Under the PMI partnership agreement, PMI's primary purpose was to set general professional and ethical standards that the partners of the Peat Marwick firms were expected to maintain. However, PMI had no authority to enforce compliance with those standards. Nor did PMI have authority to conduct any business or become involved in the internal affairs of any firm authorized to use the Peat Marwick name. CR 17 at pp 4-6; CR 68, Ex. A.

PMI was dissolved effective April 1, 1987. CR 17 at p 4. KPMG, also a Swiss association, was formed the same day to perform functions similar to those performed by PMI. Although KPMG's membership is composed of the various Peat Marwick partnerships, rather than their individual partners, KPMG also performs no accounting or other professional services. Id. at 7. Rather, its function, like PMI's, is to develop and promote professional and ethical standards to be maintained by Peat Marwick partners and partnerships. Id.

Larry D. Horner ("Horner"), David Deitzler ("Deitzler"), and Stanley Menasche ("Menasche") are partners in PMM-U.S. The partnership agreement establishing PMM-U.S. is separate from the Stokes Kennedy partnership agreement as well as every other Peat Marwick partnership agreement. Neither partnership shares in the other partnership's profits and neither partnership has agreed to be responsible for the other partnership's liabilities. In addition, Stokes Kennedy maintains no office, has no accounts or other property, and has never applied for permission to do business in the United States. CR 17 at pp 11-12.

Horner, Deitzler, and Menasche were also partners in PMI. Horner and Deitzler were named as class representatives for the PMI and KMPG partners. Neither Horner, Deitzler, nor Menasche is alleged to have had any part in any of the events alleged in the complaint.

STANDARD OF REVIEW

A district court's determination that personal jurisdiction cannot properly be exercised is a question of law reviewable de novo when the underlying facts are undisputed. Haisten v. Grass Valley Medical Reimbursement Fund, Ltd., 784 F.2d 1392, 1396 (9th Cir.1986). A district court's factual findings on jurisdictional issues must be accepted unless they are clearly erroneous. Bruce v. United States, 759 F.2d 755, 758 (9th Cir.1985).

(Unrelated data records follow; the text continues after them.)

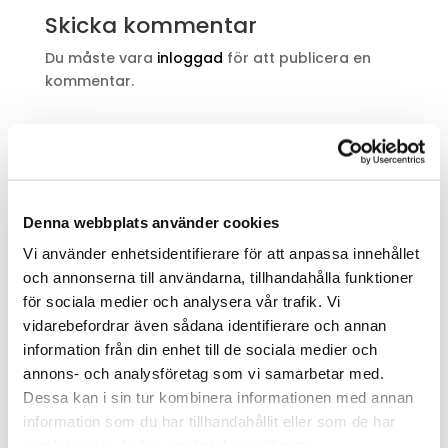
Skicka kommentar
Du måste vara
inloggad
för att publicera en
kommentar.
Sök
Denna webbplats använder cookies
Recent Posts
Vi använder enhetsidentifierare för att anpassa innehållet
Persienner eller gardiner, vad är bäst för dig?
och annonserna till användarna, tillhandahålla funktioner
för sociala medier och analysera vår trafik. Vi
Pergola – en elegant lösning för din trädgård
vidarebefordrar även sådana identifierare och annan
Våra gardiner skapar varmare atmosfär
information från din enhet till de sociala medier och
God Jul och Gott Nytt År
annons- och analysföretag som vi samarbetar med.
1 552 persienner till Kronprinsen i Malmö
Dessa kan i sin tur kombinera informationen med annan
information som du har tillhandahållit eller som de har
samlat in när du har använt deras tjänster.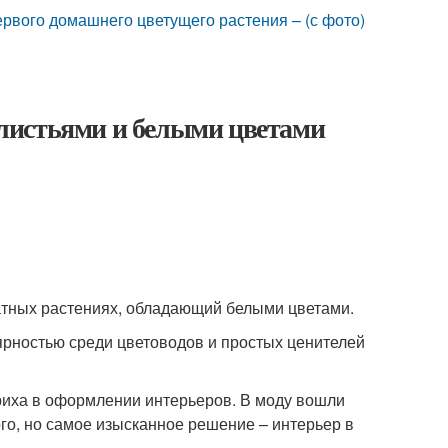
рвого домашнего цветущего растения – (с фото)
листьями и белыми цветами
натных растениях, обладающий белыми цветами.
ярностью среди цветоводов и простых ценителей
риха в оформлении интерьеров. В моду вошли
ого, но самое изысканное решение – интерьер в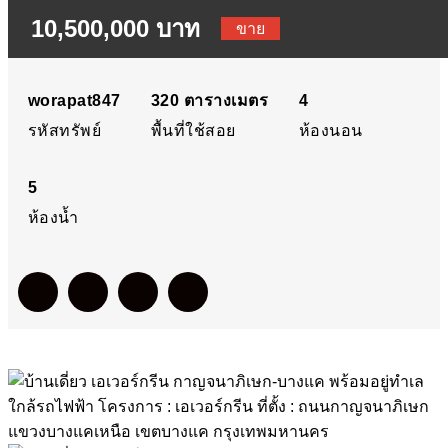
10,500,000 บาท
กาญจนาภิเษก-บางแค พร้อ
ขาย
อยู่ทำเลใกล้รถไฟฟ้า
worapat847
320
ตารางเมตร
4
รหัสทรัพย์
พื้นที่ใช้สอย
ห้องนอน
โครงการ : เอเวอร์กรีน ที่ตั้ง 
5
ถนนกาญจนาภิเษก แขวง
ห้องน้ำ
บางแคเหนือ เขตบางแค
กรุงเทพมหานคร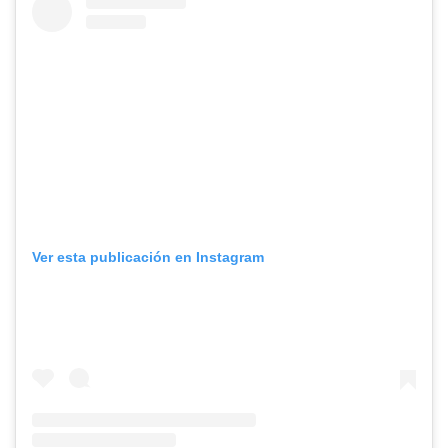
Ver esta publicación en Instagram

Venue determinations are reviewed de novo as a question of law. Decker Coal Co. v. Commonwealth Edison Co., 805 F.2d 834, 841 (9th Cir.1986).

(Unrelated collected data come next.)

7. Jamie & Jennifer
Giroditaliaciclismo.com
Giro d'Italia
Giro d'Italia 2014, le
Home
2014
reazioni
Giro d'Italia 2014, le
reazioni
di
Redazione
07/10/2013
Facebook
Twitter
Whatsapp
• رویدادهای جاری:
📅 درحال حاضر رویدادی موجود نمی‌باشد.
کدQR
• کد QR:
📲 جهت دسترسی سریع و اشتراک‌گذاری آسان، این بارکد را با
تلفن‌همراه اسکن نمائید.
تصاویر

The standard of review for a district court's dismissal on the ground of forum non conveniens is abuse of discretion. Zipfel v. Halliburton Co., 832 F.2d 1477, 1481 (9th Cir.1987), cert. denied, 108 S.Ct. 2819, 100 L.Ed.2d 921 (1988).

I.

General personal jurisdiction, which enables a court to hear cases unrelated to the forum's activities, exists if the defendant has "substantial" or "continuous and systematic" contacts with the forum state. Fields v. Sedgwick Assoc. Risk, Ltd., 796 F.2d 299, 301 (9th Cir.1986); see also Burger King Corp. v. Rudzewicz, 471 U.S. 462, 105 S.Ct. 2174, 85 L.Ed.2d 528 (1985). "To determine if a defendant's activities qualify as 'continuous and systematic' or 'substantial' [the court] examine[s] all of the defendant's activities that impact the state, including whether the defendant makes sales, solicits or engages in business, serves the state's markets, designates an agent for service of process, holds a license, has employees, or is incorporated there." Hirsch v. Blue Cross, Blue Shield of Kansas City, 800 F.2d 1474, 1478 (9th Cir.1986).